MOSCOW, JULY 14 -- Viktor Grishin, the once powerful boss of this city and, briefly, reputed rival to Mikhail Gorbachev for the nation's top job, resigned today from his last official post as a parliamentary deputy.
The terse announcement by the Soviet news agency Tass signaled the final eclipse of one of the staunchest members of the Kremlin old guard who sat in the ruling Politburo from 1971 to February 1986. Tass said Grishin retired from the Supreme Soviet, or Parliament, "at his own request."
In the last two years many of the Soviet Union's former old-line leaders, including Grishin, 72, have virtually sunk into oblivion, losing both power and position as Gorbachev and his team campaign against the "stagnation" of the Leonid Brezhnev era.
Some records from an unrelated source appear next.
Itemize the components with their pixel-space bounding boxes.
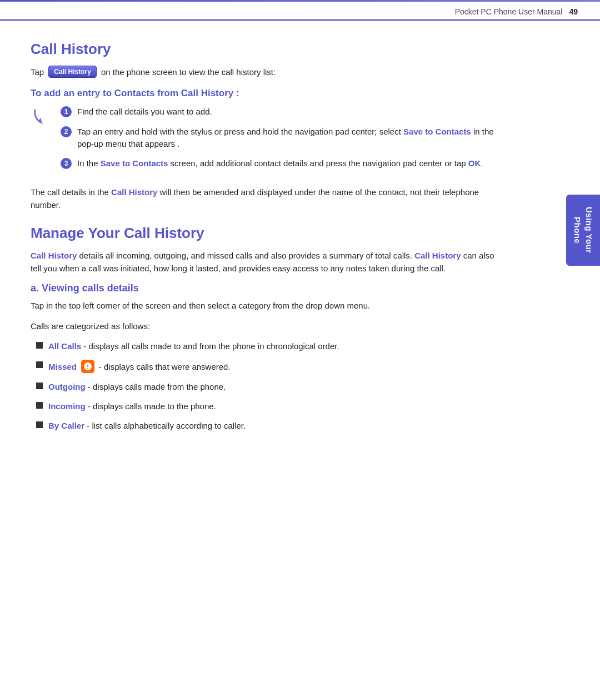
- bullet-square-icon: [36, 342, 43, 349]
- arrow-icon: [31, 107, 52, 177]
- step3-middle: screen, add additional contact details a…: [168, 158, 468, 168]
- bullet-incoming-desc: - displays calls made to the phone.: [86, 401, 216, 411]
- step-num-2: 2: [61, 126, 72, 137]
- step3-link2: OK: [468, 158, 481, 168]
- categorized-para: Calls are categorized as follows:: [31, 320, 506, 333]
- section2-after1: details all incoming, outgoing, and miss…: [77, 251, 414, 260]
- subsection2-title: a. Viewing calls details: [31, 282, 506, 294]
- svg-marker-0: [38, 118, 43, 125]
- subsection1-title: To add an entry to Contacts from Call Hi…: [31, 88, 506, 99]
- bullet-outgoing-content: Outgoing - displays calls made from the …: [48, 381, 226, 393]
- bullet-outgoing: Outgoing - displays calls made from the …: [36, 381, 506, 393]
- section1-footer-para: The call details in the Call History wil…: [31, 186, 506, 211]
- page-number: 49: [569, 7, 578, 16]
- bullet-list: All Calls - displays all calls made to a…: [36, 340, 506, 431]
- bullet-missed: Missed - displays calls that were answer…: [36, 360, 506, 373]
- bullet-incoming: Incoming - displays calls made to the ph…: [36, 400, 506, 412]
- steps-list: 1 Find the call details you want to add.…: [61, 106, 506, 177]
- footer-para1-before: The call details in the: [31, 187, 111, 197]
- intro-tap-text: Tap: [31, 67, 44, 77]
- call-history-button-badge: Call History: [48, 66, 97, 78]
- steps-container: 1 Find the call details you want to add.…: [31, 106, 506, 177]
- section2-link2: Call History: [414, 251, 461, 260]
- step2-before: Tap an entry and hold with the stylus or…: [77, 127, 403, 136]
- bullet-by-caller-content: By Caller - list calls alphabetically ac…: [48, 420, 246, 431]
- footer-para1-link: Call History: [111, 187, 157, 197]
- missed-badge-icon: [81, 360, 94, 373]
- step3-link1: Save to Contacts: [101, 158, 168, 168]
- intro-line: Tap Call History on the phone screen to …: [31, 66, 506, 78]
- bullet-all-calls-desc: - displays all calls made to and from th…: [81, 341, 339, 351]
- step-text-2: Tap an entry and hold with the stylus or…: [77, 126, 506, 150]
- side-tab: Using Your Phone: [566, 195, 600, 266]
- header-title: Pocket PC Phone User Manual: [455, 7, 563, 16]
- bullet-square-icon-caller: [36, 421, 43, 428]
- main-content: Call History Tap Call History on the pho…: [0, 21, 533, 461]
- bullet-incoming-content: Incoming - displays calls made to the ph…: [48, 400, 216, 412]
- page-header: Pocket PC Phone User Manual 49: [0, 2, 600, 21]
- step-3: 3 In the Save to Contacts screen, add ad…: [61, 157, 506, 170]
- bullet-all-calls-content: All Calls - displays all calls made to a…: [48, 340, 339, 352]
- bullet-outgoing-desc: - displays calls made from the phone.: [86, 382, 226, 391]
- intro-rest-text: on the phone screen to view the call his…: [101, 67, 276, 77]
- step-text-1: Find the call details you want to add.: [77, 106, 212, 118]
- bullet-square-icon-missed: [36, 361, 43, 368]
- bullet-square-icon-incoming: [36, 402, 43, 409]
- bullet-incoming-label: Incoming: [48, 401, 86, 411]
- bullet-by-caller-label: By Caller: [48, 421, 84, 430]
- step-1: 1 Find the call details you want to add.: [61, 106, 506, 118]
- step3-after: .: [481, 158, 483, 168]
- bullet-square-icon-outgoing: [36, 383, 43, 389]
- section2-link1: Call History: [31, 251, 77, 260]
- side-tab-line2: Phone: [572, 217, 583, 244]
- bullet-missed-label: Missed: [48, 361, 77, 373]
- bullet-missed-content: Missed - displays calls that were answer…: [48, 360, 231, 373]
- viewing-para: Tap in the top left corner of the screen…: [31, 300, 506, 312]
- bullet-outgoing-label: Outgoing: [48, 382, 86, 391]
- step-2: 2 Tap an entry and hold with the stylus …: [61, 126, 506, 150]
- section1-title: Call History: [31, 41, 506, 58]
- bullet-all-calls: All Calls - displays all calls made to a…: [36, 340, 506, 352]
- section2-intro: Call History details all incoming, outgo…: [31, 250, 506, 275]
- step-text-3: In the Save to Contacts screen, add addi…: [77, 157, 483, 170]
- step-num-3: 3: [61, 158, 72, 169]
- bullet-all-calls-label: All Calls: [48, 341, 81, 351]
- bullet-missed-desc: - displays calls that were answered.: [99, 361, 231, 373]
- bullet-by-caller: By Caller - list calls alphabetically ac…: [36, 420, 506, 431]
- step3-before: In the: [77, 158, 101, 168]
- step2-link1: Save to Contacts: [403, 127, 471, 136]
- section2-title: Manage Your Call History: [31, 225, 506, 242]
- bullet-by-caller-desc: - list calls alphabetically according to…: [84, 421, 246, 430]
- side-tab-line1: Using Your: [584, 207, 595, 254]
- step-num-1: 1: [61, 106, 72, 117]
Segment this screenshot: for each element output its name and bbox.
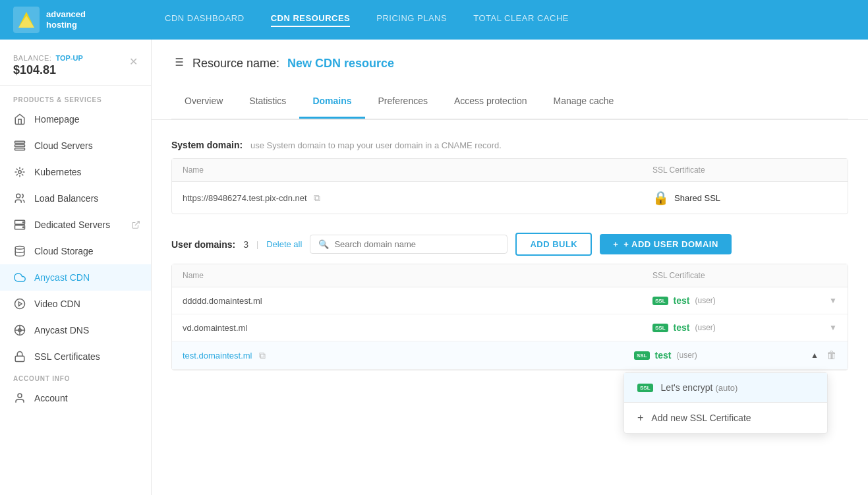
sidebar-item-anycast-dns[interactable]: Anycast DNS (0, 317, 151, 343)
nav-cdn-resources[interactable]: CDN RESOURCES (271, 13, 351, 27)
plus-icon-add: + (613, 239, 618, 249)
search-input[interactable] (334, 239, 499, 249)
search-icon: 🔍 (318, 239, 329, 249)
dedicated-servers-icon (13, 218, 26, 231)
video-cdn-icon (13, 297, 26, 310)
sidebar-item-cloud-servers[interactable]: Cloud Servers (0, 132, 151, 159)
ssl-label-2: test (655, 350, 672, 361)
tab-overview[interactable]: Overview (171, 85, 236, 119)
home-icon (13, 113, 26, 126)
chevron-down-icon-1[interactable]: ▼ (829, 323, 837, 332)
nav-cdn-dashboard[interactable]: CDN DASHBOARD (165, 13, 245, 27)
dropdown-item-add-ssl[interactable]: + Add new SSL Certificate (624, 403, 827, 433)
tabs: Overview Statistics Domains Preferences … (171, 85, 848, 119)
filter-icon (171, 55, 185, 72)
ssl-label-0: test (674, 295, 690, 306)
sidebar-item-dedicated-servers[interactable]: Dedicated Servers (0, 212, 151, 238)
resource-header-area: Resource name: New CDN resource Overview… (152, 40, 868, 120)
system-domain-table: Name SSL Certificate https://89486274.te… (171, 158, 848, 214)
ssl-sub-1: (user) (695, 323, 715, 332)
ssl-dropdown: SSL Let's encrypt (auto) + Add new SSL C… (623, 372, 828, 434)
user-col-name-header: Name (183, 271, 652, 280)
ssl-sub-0: (user) (695, 296, 715, 305)
domain-row-wrap-2: test.domaintest.ml ⧉ SSL test (user) ▲ 🗑 (172, 341, 848, 370)
tab-statistics[interactable]: Statistics (236, 85, 299, 119)
nav-pricing-plans[interactable]: PRICING PLANS (376, 13, 447, 27)
sidebar-label-load-balancers: Load Balancers (34, 193, 98, 204)
svg-point-21 (18, 393, 22, 397)
delete-all-button[interactable]: Delete all (266, 239, 302, 249)
system-domain-desc: use System domain to map your user domai… (250, 140, 502, 150)
user-domains-title: User domains: (171, 239, 235, 250)
account-icon (13, 392, 26, 405)
svg-marker-15 (19, 302, 22, 306)
copy-icon[interactable]: ⧉ (314, 192, 320, 204)
ssl-label-1: test (674, 322, 690, 333)
dropdown-item-letsencrypt[interactable]: SSL Let's encrypt (auto) (624, 373, 827, 403)
sidebar-label-cloud-servers: Cloud Servers (34, 140, 93, 151)
sidebar-label-video-cdn: Video CDN (34, 299, 80, 309)
sidebar-item-cloud-storage[interactable]: Cloud Storage (0, 238, 151, 264)
tab-domains[interactable]: Domains (299, 85, 364, 119)
ssl-cell-1: SSL test (user) ▼ (652, 322, 837, 333)
col-ssl-header: SSL Certificate (652, 165, 837, 175)
sidebar-item-anycast-cdn[interactable]: Anycast CDN (0, 264, 151, 291)
svg-point-11 (23, 227, 24, 228)
add-bulk-button[interactable]: ADD BULK (515, 233, 592, 256)
sidebar-label-homepage: Homepage (34, 114, 80, 125)
logo-area: advanced hosting (13, 7, 165, 33)
main-content: Resource name: New CDN resource Overview… (152, 40, 868, 495)
system-domain-section: System domain: use System domain to map … (171, 140, 848, 214)
copy-icon-2[interactable]: ⧉ (259, 350, 266, 361)
user-col-ssl-header: SSL Certificate (652, 271, 837, 280)
user-domains-section: User domains: 3 | Delete all 🔍 ADD BULK … (171, 233, 848, 370)
tab-access-protection[interactable]: Access protection (441, 85, 540, 119)
lets-encrypt-auto: (auto) (715, 383, 738, 393)
sidebar-label-dedicated-servers: Dedicated Servers (34, 219, 110, 230)
system-domain-table-header: Name SSL Certificate (172, 159, 848, 182)
resource-name: New CDN resource (287, 57, 394, 71)
sidebar-item-account[interactable]: Account (0, 385, 151, 411)
system-domain-url: https://89486274.test.pix-cdn.net ⧉ (183, 192, 652, 204)
trash-icon-2[interactable]: 🗑 (826, 349, 837, 361)
user-domains-count: 3 (243, 239, 248, 250)
user-domains-header: User domains: 3 | Delete all 🔍 ADD BULK … (171, 233, 848, 256)
chevron-down-icon-0[interactable]: ▼ (829, 296, 837, 305)
svg-point-6 (18, 171, 22, 174)
cloud-servers-icon (13, 139, 26, 152)
balance-topup[interactable]: TOP-UP (55, 54, 82, 62)
sidebar-label-ssl-certificates: SSL Certificates (34, 351, 100, 362)
sidebar-item-kubernetes[interactable]: Kubernetes (0, 159, 151, 185)
anycast-dns-icon (13, 324, 26, 337)
sidebar-label-kubernetes: Kubernetes (34, 167, 82, 177)
svg-point-14 (15, 299, 25, 309)
nav-total-clear-cache[interactable]: TOTAL CLEAR CACHE (473, 13, 569, 27)
sidebar-item-homepage[interactable]: Homepage (0, 106, 151, 132)
balance-amount: $104.81 (13, 63, 83, 77)
top-nav: advanced hosting CDN DASHBOARD CDN RESOU… (0, 0, 868, 40)
sidebar-item-ssl-certificates[interactable]: SSL Certificates (0, 343, 151, 370)
chevron-up-icon-2[interactable]: ▲ (811, 351, 819, 360)
logo-icon (13, 7, 40, 33)
sidebar-label-account: Account (34, 393, 68, 403)
sidebar-item-load-balancers[interactable]: Load Balancers (0, 185, 151, 212)
ssl-badge-0: SSL (652, 297, 668, 305)
sidebar-label-anycast-cdn: Anycast CDN (34, 272, 90, 283)
system-ssl-cell: 🔒 Shared SSL (652, 190, 837, 206)
svg-rect-3 (15, 141, 25, 143)
system-domain-title: System domain: (171, 140, 243, 150)
load-balancers-icon (13, 192, 26, 205)
user-domains-table: Name SSL Certificate ddddd.domaintest.ml… (171, 264, 848, 370)
ssl-lock-icon: 🔒 (652, 190, 669, 206)
tab-preferences[interactable]: Preferences (365, 85, 441, 119)
lets-encrypt-label: Let's encrypt (661, 382, 713, 393)
tab-manage-cache[interactable]: Manage cache (540, 85, 627, 119)
close-button[interactable]: ✕ (129, 55, 138, 68)
sidebar-label-cloud-storage: Cloud Storage (34, 246, 94, 256)
ssl-badge-1: SSL (652, 324, 668, 332)
anycast-cdn-icon (13, 271, 26, 284)
svg-point-7 (16, 194, 20, 198)
sidebar-item-video-cdn[interactable]: Video CDN (0, 291, 151, 317)
add-user-domain-button[interactable]: + + ADD USER DOMAIN (600, 234, 732, 254)
cloud-storage-icon (13, 245, 26, 258)
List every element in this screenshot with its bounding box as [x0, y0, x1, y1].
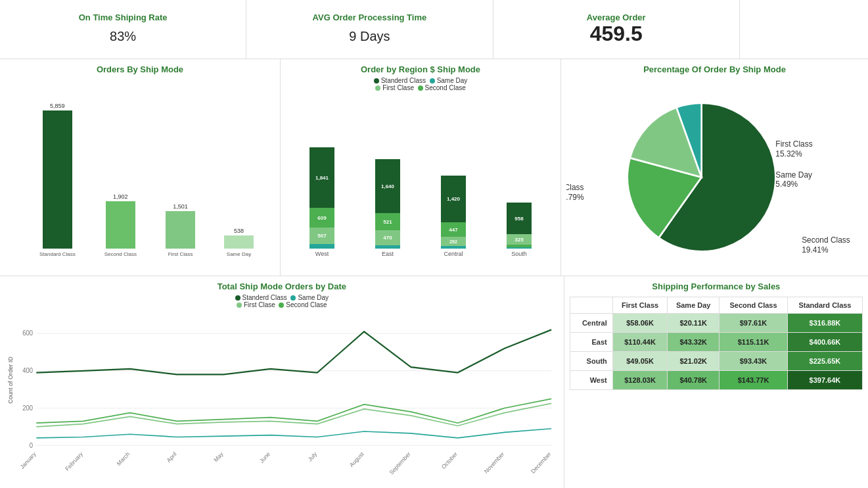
- col-header-first-class: First Class: [612, 297, 668, 314]
- pie-sub-label: 19.41%: [802, 245, 829, 255]
- y-axis-label: 0: [30, 441, 34, 449]
- bar-group: 1,501 First Class: [166, 203, 195, 257]
- stacked-seg: 1,420: [441, 176, 466, 222]
- bar-value-label: 538: [234, 228, 244, 234]
- table-cell: $93.43K: [720, 352, 788, 371]
- table-row: South$49.05K$21.02K$93.43K$225.65K: [570, 352, 862, 371]
- legend-first-dot: [375, 85, 380, 91]
- legend-sameday-dot: [430, 78, 435, 84]
- stacked-seg: 1,841: [309, 147, 334, 208]
- col-header-empty: [570, 297, 612, 314]
- table-cell: $397.64K: [787, 371, 862, 390]
- seg-value: 325: [514, 237, 523, 243]
- kpi-avg-label: AVG Order Processing Time: [313, 12, 427, 22]
- line-chart-title: Total Ship Mode Orders by Date: [217, 281, 346, 291]
- table-cell: $316.88K: [787, 314, 862, 333]
- line-legend-sameday-dot: [290, 295, 296, 301]
- shipping-perf-title: Shipping Performance by Sales: [570, 281, 863, 291]
- perf-table: First Class Same Day Second Class Standa…: [570, 297, 863, 390]
- x-axis-label: May: [213, 451, 225, 464]
- x-axis-label: October: [440, 451, 459, 470]
- grouped-bar-group: 325958South: [507, 203, 532, 257]
- table-header-row: First Class Same Day Second Class Standa…: [570, 297, 862, 314]
- table-cell: $143.77K: [720, 371, 788, 390]
- kpi-on-time-label: On Time Shiping Rate: [79, 12, 168, 22]
- stacked-bar: 4705211,640: [375, 159, 400, 249]
- kpi-row: On Time Shiping Rate 83% AVG Order Proce…: [0, 0, 868, 59]
- y-axis-label: 400: [22, 367, 33, 374]
- col-header-same-day: Same Day: [668, 297, 720, 314]
- bar-category-label: Second Class: [104, 251, 137, 257]
- bar-rect: [166, 211, 195, 249]
- line-chart-svg: 0200400600Count of Order IDJanuaryFebrua…: [5, 311, 559, 483]
- row-region-label: East: [570, 333, 612, 352]
- stacked-seg: 958: [507, 203, 532, 234]
- x-axis-label: September: [388, 451, 412, 476]
- seg-value: 609: [317, 215, 326, 221]
- pie-label: Second Class: [802, 235, 850, 245]
- table-row: East$110.44K$43.32K$115.11K$400.66K: [570, 333, 862, 352]
- stacked-bar: 325958: [507, 203, 532, 249]
- bar-category-label: First Class: [168, 251, 193, 257]
- line-legend-second: Second Clase: [286, 301, 327, 308]
- stacked-seg: 507: [309, 228, 334, 244]
- legend-second-dot: [418, 85, 423, 91]
- kpi-avg-order: Average Order 459.5: [493, 0, 740, 59]
- line-chart-legend: Standerd Class Same Day First Clase Seco…: [235, 294, 329, 308]
- stacked-seg: 447: [441, 222, 466, 237]
- line-legend-first-dot: [237, 303, 242, 308]
- table-cell: $49.05K: [612, 352, 668, 371]
- kpi-avg-processing: AVG Order Processing Time 9 Days: [246, 0, 493, 59]
- table-row: West$128.03K$40.78K$143.77K$397.64K: [570, 371, 862, 390]
- order-by-region-panel: Order by Region $ Ship Mode Standerd Cla…: [281, 59, 561, 276]
- pie-chart-title: Percentage Of Order By Ship Mode: [643, 64, 786, 74]
- x-axis-label: August: [348, 451, 365, 469]
- table-cell: $43.32K: [668, 333, 720, 352]
- bar-group: 538 Same Day: [224, 228, 254, 257]
- table-body: Central$58.06K$20.11K$97.61K$316.88KEast…: [570, 314, 862, 390]
- pie-label: Same Day: [775, 170, 812, 180]
- line-legend-sameday: Same Day: [298, 294, 329, 301]
- grouped-bar-area: 5076091,841West4705211,640East2924471,42…: [286, 94, 555, 270]
- legend-standard-dot: [374, 78, 379, 84]
- stacked-seg: [375, 245, 400, 249]
- grouped-bar-group: 4705211,640East: [375, 159, 400, 257]
- seg-value: 470: [383, 235, 392, 241]
- region-label: West: [315, 251, 329, 257]
- grouped-bar-group: 5076091,841West: [309, 147, 334, 257]
- x-axis-label: July: [307, 451, 319, 463]
- x-axis-label: June: [258, 451, 271, 464]
- stacked-seg: [441, 246, 466, 249]
- pie-sub-label: 59.79%: [566, 193, 584, 202]
- table-cell: $225.65K: [787, 352, 862, 371]
- stacked-seg: [507, 247, 532, 249]
- legend-sameday-label: Same Day: [437, 77, 468, 84]
- bar-category-label: Standard Class: [39, 251, 76, 257]
- line-series-first: [36, 403, 551, 426]
- table-cell: $20.11K: [668, 314, 720, 333]
- x-axis-label: April: [166, 451, 178, 464]
- pie-svg: Standard Class59.79%Second Class19.41%Fi…: [566, 77, 863, 276]
- pie-sub-label: 5.49%: [775, 180, 798, 189]
- orders-by-ship-mode-panel: Orders By Ship Mode 5,859 Standard Class…: [0, 59, 281, 276]
- bar-group: 1,902 Second Class: [104, 193, 137, 257]
- stacked-seg: [309, 244, 334, 249]
- order-by-region-legend: Standerd Class Same Day First Clase Seco…: [374, 77, 468, 91]
- table-cell: $110.44K: [612, 333, 668, 352]
- legend-first-label: First Clase: [382, 84, 414, 91]
- table-cell: $128.03K: [612, 371, 668, 390]
- bar-value-label: 5,859: [50, 103, 65, 109]
- kpi-avg-order-value: 459.5: [590, 22, 643, 45]
- stacked-seg: 325: [507, 234, 532, 245]
- bar-category-label: Same Day: [227, 251, 251, 257]
- stacked-seg: 470: [375, 230, 400, 245]
- kpi-avg-value: 9 Days: [349, 22, 390, 45]
- pie-label: First Class: [775, 139, 812, 149]
- bar-value-label: 1,902: [113, 193, 128, 200]
- stacked-seg: [507, 245, 532, 247]
- stacked-seg: 1,640: [375, 159, 400, 213]
- region-label: Central: [444, 251, 463, 257]
- table-row: Central$58.06K$20.11K$97.61K$316.88K: [570, 314, 862, 333]
- bar-value-label: 1,501: [173, 203, 188, 210]
- x-axis-label: March: [116, 451, 131, 467]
However, not all members of the old guard have been shifted out of their positions. For instance, Vladimir Shcherbitsky, head of the Communist Party of the Ukraine and one of the last of Brezhnev's allies, has remained in place even as a shake-up in his power base continues. Nine top officials in the Ukraine were removed last week, according to Sunday's edition of Pravda Ukrainy, including Premier Alexander P. Lyashko.
One stongly symbolic act signaling the decline of Brezhnev's generation is a petition by some residents of the city of Brezhnev -- renamed after the leader's death in 1982 -- to restore their city to its original name, Naberezhniye Chelny.
Grishin had been a deputy since 1967, but was ousted from his main position of power, as Moscow party chief, in December 1985, amid reports of scandal in the city housing industry.
This spring, Soviet dramatist Mikhail Shatrov hinted in an article in the magazine Ogonyk that Grishin had been Gorbachev's main rival when the Politburo met in March 1985 to choose the successor to Konstantin Chernenko.
Gorbachev has replaced scores of ministers and about one-third of the 300-odd members of the party's Central Committee since he took office.
At a party leadership meeting last week, Dinmuhamed Kunaev, another member of the old guard and close Brezhnev ally, was expelled from the Central Committee, an acute humiliation for the onetime Politburo member and party boss of Kazakhstan. Kunaev's ouster from his post in Kazakhstan last December sparked riots in the capital city of Alma Ata.